Saved data entries:
BEGIN

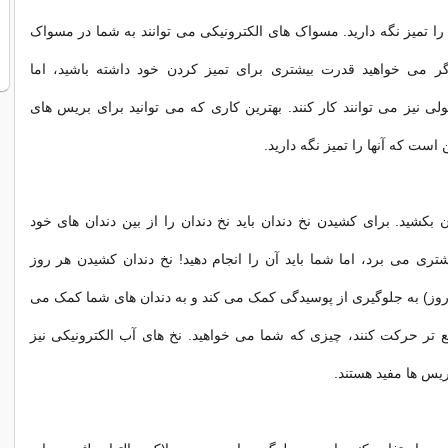
را تمیز نگه دارید. مسواک های الکترونیکی می توانند به شما در مسواک
ر می خواهید قدرت بیشتری برای تمیز کردن خود داشته باشید، اما
 نیز می توانند کار کنند. بهترین کاری که می توانید برای بریس های
 است که آنها را تمیز نگه دارید.
ن بکشید. برای کشیدن نخ دندان باید نخ دندان را از بین دندان های خود
یشتری می برد، اما شما باید آن را انجام دهید! نخ دندان کشیدن هر روز
در روز) به جلوگیری از پوسیدگی کمک می کند و به دندان های شما کمک می
یع تر حرکت کنند، چیزی که شما می خواهید. نخ های آب الکترونیکی نیز
ریس ها مفید هستند.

END

The records above are to be quoted exactly, with all pictures left out.

- Expected answer -
را تمیز نگه دارید. مسواک های الکترونیکی می توانند به شما در مسواک
ر می خواهید قدرت بیشتری برای تمیز کردن خود داشته باشید، اما
 نیز می توانند کار کنند. بهترین کاری که می توانید برای بریس های
 است که آنها را تمیز نگه دارید.
ن بکشید. برای کشیدن نخ دندان باید نخ دندان را از بین دندان های خود
یشتری می برد، اما شما باید آن را انجام دهید! نخ دندان کشیدن هر روز
در روز) به جلوگیری از پوسیدگی کمک می کند و به دندان های شما کمک می
یع تر حرکت کنند، چیزی که شما می خواهید. نخ های آب الکترونیکی نیز
ریس ها مفید هستند.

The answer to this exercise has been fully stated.